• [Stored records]
_ _ _
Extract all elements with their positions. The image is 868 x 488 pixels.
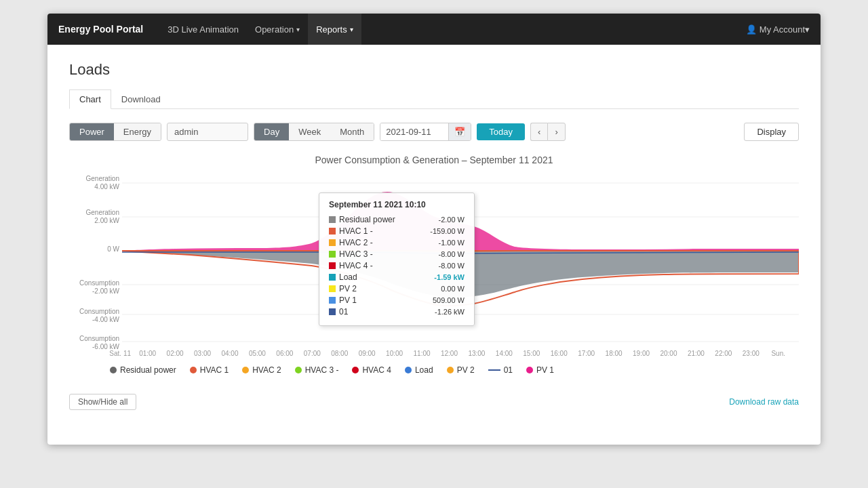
reports-caret-icon: ▾ [350, 26, 353, 33]
chart-title: Power Consumption & Generation – Septemb… [69, 155, 799, 165]
nav-item-operation[interactable]: Operation ▾ [247, 14, 308, 45]
x-axis-label: Sun. [765, 350, 792, 357]
x-axis-label: 07:00 [298, 350, 326, 357]
y-axis: Generation4.00 kW Generation2.00 kW 0 W … [69, 172, 122, 348]
x-axis-label: 19:00 [627, 350, 654, 357]
tooltip-row: Load -1.59 kW [329, 272, 465, 282]
tooltip-swatch [329, 285, 336, 292]
x-axis-label: 14:00 [490, 350, 517, 357]
x-axis-label: 21:00 [682, 350, 709, 357]
date-input-wrap: 📅 [380, 123, 471, 141]
energy-button[interactable]: Energy [114, 123, 161, 140]
legend-item: HVAC 3 - [295, 365, 339, 375]
x-axis-label: 15:00 [518, 350, 545, 357]
day-button[interactable]: Day [254, 123, 289, 140]
navbar-brand: Energy Pool Portal [58, 24, 143, 35]
legend-dot [295, 367, 302, 373]
calendar-icon-button[interactable]: 📅 [448, 123, 471, 140]
main-content: Loads Chart Download Power Energy Day We… [47, 45, 821, 445]
x-axis-label: 06:00 [271, 350, 298, 357]
download-raw-link[interactable]: Download raw data [729, 397, 799, 407]
prev-button[interactable]: ‹ [530, 123, 547, 141]
legend-dot [352, 367, 359, 373]
tooltip-row: 01 -1.26 kW [329, 307, 465, 317]
x-axis-label: 11:00 [408, 350, 435, 357]
chart-area: September 11 2021 10:10 Residual power -… [122, 172, 799, 348]
power-energy-group: Power Energy [69, 123, 161, 141]
x-axis-label: 02:00 [161, 350, 189, 357]
tooltip-swatch [329, 262, 336, 269]
tooltip-rows: Residual power -2.00 W HVAC 1 - -159.00 … [329, 215, 465, 317]
x-axis-label: 22:00 [710, 350, 737, 357]
tooltip-row: HVAC 2 - -1.00 W [329, 238, 465, 247]
next-button[interactable]: › [547, 123, 565, 141]
show-hide-all-button[interactable]: Show/Hide all [69, 394, 136, 410]
legend-item: 01 [488, 365, 513, 375]
chart-container: Power Consumption & Generation – Septemb… [69, 155, 799, 382]
admin-input[interactable] [167, 123, 248, 141]
month-button[interactable]: Month [330, 123, 374, 140]
tooltip-swatch [329, 228, 336, 235]
legend-dot [242, 367, 249, 373]
nav-item-3d[interactable]: 3D Live Animation [159, 14, 247, 45]
account-menu[interactable]: 👤 My Account ▾ [746, 24, 810, 35]
nav-arrows: ‹ › [530, 123, 566, 141]
tooltip-swatch [329, 251, 336, 258]
tab-bar: Chart Download [69, 89, 799, 109]
tooltip-swatch [329, 274, 336, 281]
bottom-bar: Show/Hide all Download raw data [69, 394, 799, 410]
x-axis-label: 10:00 [380, 350, 408, 357]
x-axis-label: 16:00 [545, 350, 572, 357]
x-axis-label: 13:00 [463, 350, 490, 357]
tooltip-row: PV 2 0.00 W [329, 284, 465, 293]
tooltip-swatch [329, 297, 336, 304]
legend-item: PV 2 [447, 365, 475, 375]
legend-item: Load [405, 365, 433, 375]
tooltip-row: PV 1 509.00 W [329, 296, 465, 305]
x-axis-label: 18:00 [600, 350, 627, 357]
tooltip-swatch [329, 239, 336, 246]
tooltip-title: September 11 2021 10:10 [329, 200, 465, 209]
nav-item-reports[interactable]: Reports ▾ [308, 14, 361, 45]
legend-dot [447, 367, 454, 373]
tooltip-swatch [329, 216, 336, 223]
tooltip-row: HVAC 4 - -8.00 W [329, 261, 465, 270]
legend-item: Residual power [110, 365, 176, 375]
x-axis-label: 17:00 [572, 350, 599, 357]
tab-chart[interactable]: Chart [69, 89, 111, 109]
tooltip-swatch [329, 308, 336, 315]
x-axis-label: 08:00 [326, 350, 353, 357]
x-axis-label: 09:00 [353, 350, 380, 357]
legend: Residual powerHVAC 1HVAC 2HVAC 3 -HVAC 4… [69, 365, 799, 375]
legend-dot [110, 367, 117, 373]
tooltip-row: HVAC 1 - -159.00 W [329, 226, 465, 236]
tooltip-row: Residual power -2.00 W [329, 215, 465, 224]
legend-line [488, 369, 500, 371]
tooltip-row: HVAC 3 - -8.00 W [329, 249, 465, 259]
legend-item: HVAC 2 [242, 365, 281, 375]
navbar: Energy Pool Portal 3D Live Animation Ope… [47, 14, 821, 45]
today-button[interactable]: Today [477, 123, 525, 140]
period-group: Day Week Month [254, 123, 374, 141]
x-axis-label: 04:00 [216, 350, 243, 357]
chart-tooltip: September 11 2021 10:10 Residual power -… [319, 192, 475, 326]
tab-download[interactable]: Download [111, 89, 171, 109]
operation-caret-icon: ▾ [296, 26, 300, 33]
legend-item: PV 1 [526, 365, 554, 375]
toolbar: Power Energy Day Week Month 📅 Today ‹ › … [69, 123, 799, 141]
legend-dot [405, 367, 412, 373]
x-axis-label: 01:00 [134, 350, 161, 357]
x-axis-label: 03:00 [189, 350, 216, 357]
legend-item: HVAC 1 [190, 365, 229, 375]
legend-dot [526, 367, 533, 373]
date-input[interactable] [380, 123, 448, 140]
legend-dot [190, 367, 197, 373]
x-axis: Sat. 1101:0002:0003:0004:0005:0006:0007:… [69, 350, 799, 357]
user-icon: 👤 [746, 24, 757, 35]
week-button[interactable]: Week [289, 123, 330, 140]
display-button[interactable]: Display [744, 123, 799, 141]
account-caret-icon: ▾ [805, 24, 810, 35]
power-button[interactable]: Power [70, 123, 114, 140]
legend-item: HVAC 4 [352, 365, 391, 375]
x-axis-label: 20:00 [655, 350, 682, 357]
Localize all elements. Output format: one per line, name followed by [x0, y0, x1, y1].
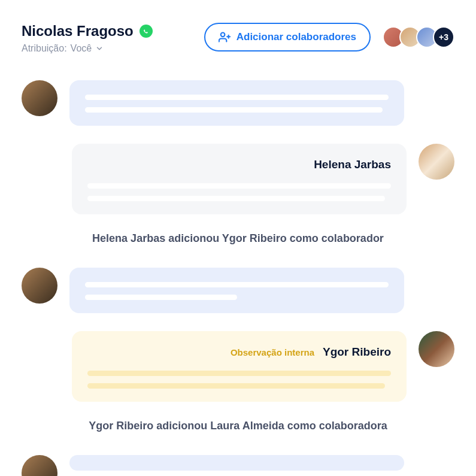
message-bubble: [69, 80, 404, 126]
skeleton-line: [85, 295, 237, 300]
chevron-down-icon: [95, 44, 104, 53]
skeleton-line: [87, 196, 385, 201]
page-title: Nicolas Fragoso: [22, 23, 134, 40]
avatar: [419, 331, 454, 367]
svg-point-0: [220, 33, 225, 37]
assignment-label: Atribuição:: [22, 43, 67, 54]
message-row: Observação interna Ygor Ribeiro: [22, 331, 454, 402]
message-row: [22, 268, 454, 313]
message-sender: Helena Jarbas: [87, 158, 391, 171]
internal-note-label: Observação interna: [231, 347, 314, 357]
system-message: Ygor Ribeiro adicionou Laura Almeida com…: [22, 420, 454, 432]
skeleton-line: [85, 107, 383, 113]
assignment-dropdown[interactable]: Atribuição: Você: [22, 43, 153, 54]
whatsapp-icon: [140, 25, 153, 38]
skeleton-line: [87, 371, 391, 376]
assignment-value: Você: [71, 43, 92, 54]
skeleton-line: [87, 383, 385, 389]
add-person-icon: [219, 31, 231, 43]
avatar: [22, 455, 57, 476]
add-collaborators-button[interactable]: Adicionar colaboradores: [204, 23, 371, 51]
message-row: Helena Jarbas: [22, 144, 454, 214]
skeleton-line: [85, 95, 389, 100]
message-bubble: [69, 455, 404, 471]
avatar-more-count[interactable]: +3: [433, 26, 454, 48]
message-bubble: [69, 268, 404, 313]
skeleton-line: [87, 183, 391, 189]
avatar: [22, 80, 57, 116]
add-collaborators-label: Adicionar colaboradores: [237, 31, 356, 43]
skeleton-line: [85, 282, 389, 287]
header-left: Nicolas Fragoso Atribuição: Você: [22, 23, 153, 54]
message-sender: Ygor Ribeiro: [323, 345, 391, 359]
message-row: [22, 80, 454, 126]
message-bubble-internal-note: Observação interna Ygor Ribeiro: [72, 331, 407, 402]
message-list: Helena Jarbas Helena Jarbas adicionou Yg…: [0, 54, 476, 476]
message-bubble: Helena Jarbas: [72, 144, 407, 214]
avatar: [22, 268, 57, 304]
collaborator-avatar-stack[interactable]: +3: [383, 26, 454, 48]
avatar: [419, 144, 454, 180]
system-message: Helena Jarbas adicionou Ygor Ribeiro com…: [22, 232, 454, 245]
message-row: [22, 455, 454, 476]
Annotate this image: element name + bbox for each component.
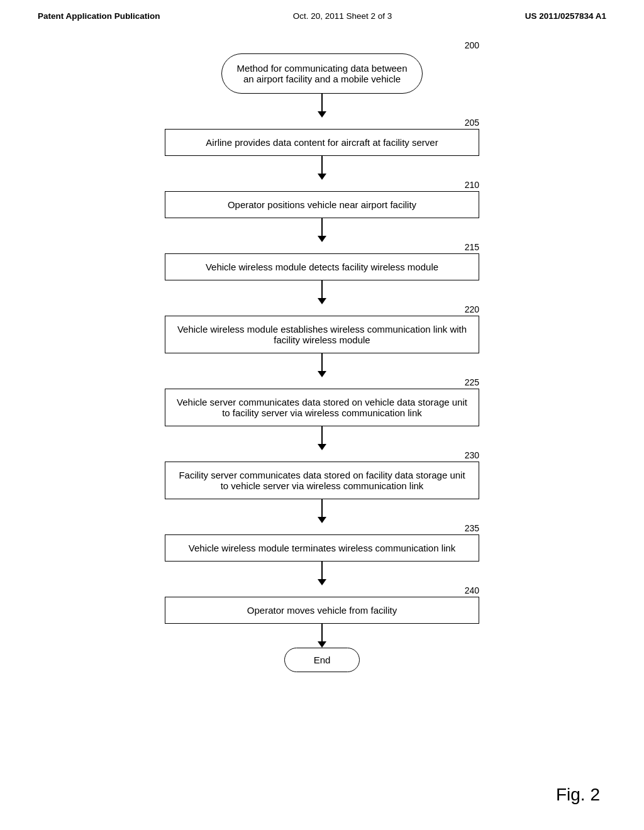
- step-box-2: Vehicle wireless module detects facility…: [165, 253, 479, 280]
- arrow-7: [165, 562, 479, 585]
- arrow-2: [165, 218, 479, 242]
- step-box-6: Vehicle wireless module terminates wirel…: [165, 534, 479, 562]
- step-box-3: Vehicle wireless module establishes wire…: [165, 316, 479, 353]
- end-box: End: [284, 648, 360, 672]
- arrow-5: [165, 426, 479, 450]
- figure-label: Fig. 2: [556, 785, 600, 805]
- step-box-0: Airline provides data content for aircra…: [165, 129, 479, 156]
- step-number-1: 210: [165, 180, 479, 190]
- arrow-3: [165, 280, 479, 304]
- arrow-6: [165, 499, 479, 523]
- arrow-8: [165, 624, 479, 648]
- step-box-5: Facility server communicates data stored…: [165, 462, 479, 499]
- start-box: Method for communicating data between an…: [221, 53, 423, 94]
- step-box-7: Operator moves vehicle from facility: [165, 597, 479, 624]
- header-center: Oct. 20, 2011 Sheet 2 of 3: [293, 11, 392, 21]
- arrow-4: [165, 353, 479, 377]
- step-number-4: 225: [165, 377, 479, 387]
- header-left: Patent Application Publication: [38, 11, 160, 21]
- arrow-0: [318, 94, 326, 118]
- step-number-0: 205: [165, 118, 479, 128]
- step-number-7: 240: [165, 585, 479, 595]
- step-number-3: 220: [165, 304, 479, 314]
- step-number-2: 215: [165, 242, 479, 252]
- step-number-6: 235: [165, 523, 479, 533]
- steps-container: 205Airline provides data content for air…: [165, 118, 479, 648]
- start-number-label: 200: [465, 40, 479, 50]
- step-box-1: Operator positions vehicle near airport …: [165, 191, 479, 218]
- flowchart-diagram: 200 Method for communicating data betwee…: [0, 21, 644, 672]
- page-header: Patent Application Publication Oct. 20, …: [0, 0, 644, 21]
- step-number-5: 230: [165, 450, 479, 460]
- header-right: US 2011/0257834 A1: [525, 11, 606, 21]
- step-box-4: Vehicle server communicates data stored …: [165, 389, 479, 426]
- end-box-container: End: [284, 648, 360, 672]
- start-label: Method for communicating data between an…: [237, 63, 408, 84]
- arrow-1: [165, 156, 479, 180]
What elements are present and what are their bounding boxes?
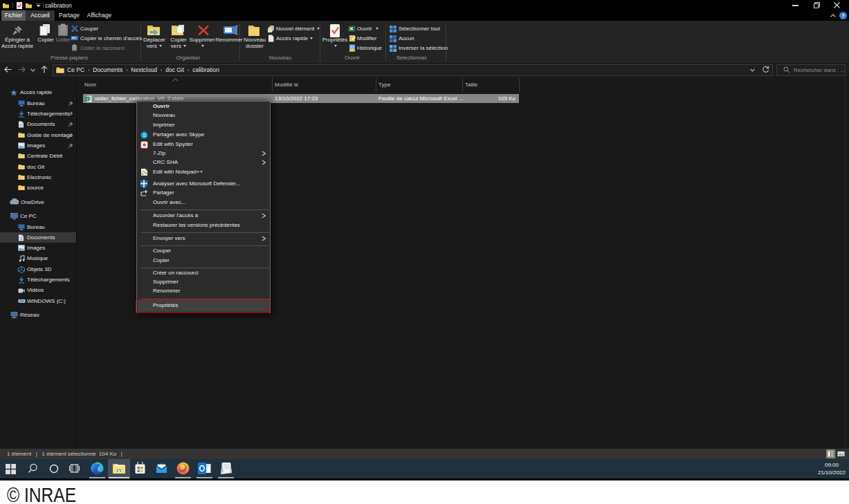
svg-text:S: S	[143, 133, 146, 138]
_ _ _
• [Required work]
From the line that contains "What elements are" to the last line of the data above, inclusive, transcribe every line exactly and only those lines, omitting pictures.

• [Result]
What elements are present and what are their bounding boxes?
svg-text:S: S	[143, 133, 146, 138]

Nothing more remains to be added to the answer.